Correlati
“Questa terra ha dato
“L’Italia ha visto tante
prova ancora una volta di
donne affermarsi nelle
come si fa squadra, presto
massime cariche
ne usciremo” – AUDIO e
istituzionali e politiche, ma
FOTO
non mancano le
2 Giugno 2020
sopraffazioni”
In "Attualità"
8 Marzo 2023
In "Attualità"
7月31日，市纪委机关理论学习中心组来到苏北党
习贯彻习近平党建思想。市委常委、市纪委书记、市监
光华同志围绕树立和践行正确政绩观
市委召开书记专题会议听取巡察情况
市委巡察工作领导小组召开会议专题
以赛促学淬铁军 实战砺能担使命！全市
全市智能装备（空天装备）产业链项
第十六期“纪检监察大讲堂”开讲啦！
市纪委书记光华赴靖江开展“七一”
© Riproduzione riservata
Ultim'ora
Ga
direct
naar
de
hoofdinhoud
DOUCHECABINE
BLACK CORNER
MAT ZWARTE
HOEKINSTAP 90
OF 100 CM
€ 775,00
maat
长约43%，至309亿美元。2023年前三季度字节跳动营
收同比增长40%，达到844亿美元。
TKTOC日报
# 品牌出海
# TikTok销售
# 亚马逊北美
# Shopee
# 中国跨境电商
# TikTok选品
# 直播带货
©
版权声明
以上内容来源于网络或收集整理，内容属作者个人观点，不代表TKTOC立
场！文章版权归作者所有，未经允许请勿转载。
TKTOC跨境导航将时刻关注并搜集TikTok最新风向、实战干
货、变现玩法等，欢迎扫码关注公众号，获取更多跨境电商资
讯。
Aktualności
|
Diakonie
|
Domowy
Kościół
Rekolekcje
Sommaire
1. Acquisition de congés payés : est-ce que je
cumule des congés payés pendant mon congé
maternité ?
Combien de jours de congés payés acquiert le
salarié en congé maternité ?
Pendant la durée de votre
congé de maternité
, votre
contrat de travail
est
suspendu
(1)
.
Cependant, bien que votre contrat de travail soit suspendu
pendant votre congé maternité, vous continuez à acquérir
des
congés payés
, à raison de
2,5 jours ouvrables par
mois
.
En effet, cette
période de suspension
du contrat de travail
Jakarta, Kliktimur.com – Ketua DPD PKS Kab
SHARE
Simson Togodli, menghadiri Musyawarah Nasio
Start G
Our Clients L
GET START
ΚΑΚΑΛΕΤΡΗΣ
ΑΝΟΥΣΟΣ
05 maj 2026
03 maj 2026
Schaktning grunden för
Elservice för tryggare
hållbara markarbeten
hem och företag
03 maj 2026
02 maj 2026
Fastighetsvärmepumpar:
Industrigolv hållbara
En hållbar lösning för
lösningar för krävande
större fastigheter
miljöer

◇ ◇ ◇ ◇

**WHAT YOU HAVE TO DO:**
Without any change, write the listing out again.

**REPLY TO THE EXERCISE:**
Correlati
“Questa terra ha dato
“L’Italia ha visto tante
prova ancora una volta di
donne affermarsi nelle
come si fa squadra, presto
massime cariche
ne usciremo” – AUDIO e
istituzionali e politiche, ma
FOTO
non mancano le
2 Giugno 2020
sopraffazioni”
In "Attualità"
8 Marzo 2023
In "Attualità"
7月31日，市纪委机关理论学习中心组来到苏北党
习贯彻习近平党建思想。市委常委、市纪委书记、市监
光华同志围绕树立和践行正确政绩观
市委召开书记专题会议听取巡察情况
市委巡察工作领导小组召开会议专题
以赛促学淬铁军 实战砺能担使命！全市
全市智能装备（空天装备）产业链项
第十六期“纪检监察大讲堂”开讲啦！
市纪委书记光华赴靖江开展“七一”
© Riproduzione riservata
Ultim'ora
Ga
direct
naar
de
hoofdinhoud
DOUCHECABINE
BLACK CORNER
MAT ZWARTE
HOEKINSTAP 90
OF 100 CM
€ 775,00
maat
长约43%，至309亿美元。2023年前三季度字节跳动营
收同比增长40%，达到844亿美元。
TKTOC日报
# 品牌出海
# TikTok销售
# 亚马逊北美
# Shopee
# 中国跨境电商
# TikTok选品
# 直播带货
©
版权声明
以上内容来源于网络或收集整理，内容属作者个人观点，不代表TKTOC立
场！文章版权归作者所有，未经允许请勿转载。
TKTOC跨境导航将时刻关注并搜集TikTok最新风向、实战干
货、变现玩法等，欢迎扫码关注公众号，获取更多跨境电商资
讯。
Aktualności
|
Diakonie
|
Domowy
Kościół
Rekolekcje
Sommaire
1. Acquisition de congés payés : est-ce que je
cumule des congés payés pendant mon congé
maternité ?
Combien de jours de congés payés acquiert le
salarié en congé maternité ?
Pendant la durée de votre
congé de maternité
, votre
contrat de travail
est
suspendu
(1)
.
Cependant, bien que votre contrat de travail soit suspendu
pendant votre congé maternité, vous continuez à acquérir
des
congés payés
, à raison de
2,5 jours ouvrables par
mois
.
En effet, cette
période de suspension
du contrat de travail
Jakarta, Kliktimur.com – Ketua DPD PKS Kab
SHARE
Simson Togodli, menghadiri Musyawarah Nasio
Start G
Our Clients L
GET START
ΚΑΚΑΛΕΤΡΗΣ
ΑΝΟΥΣΟΣ
05 maj 2026
03 maj 2026
Schaktning grunden för
Elservice för tryggare
hållbara markarbeten
hem och företag
03 maj 2026
02 maj 2026
Fastighetsvärmepumpar:
Industrigolv hållbara
En hållbar lösning för
lösningar för krävande
större fastigheter
miljöer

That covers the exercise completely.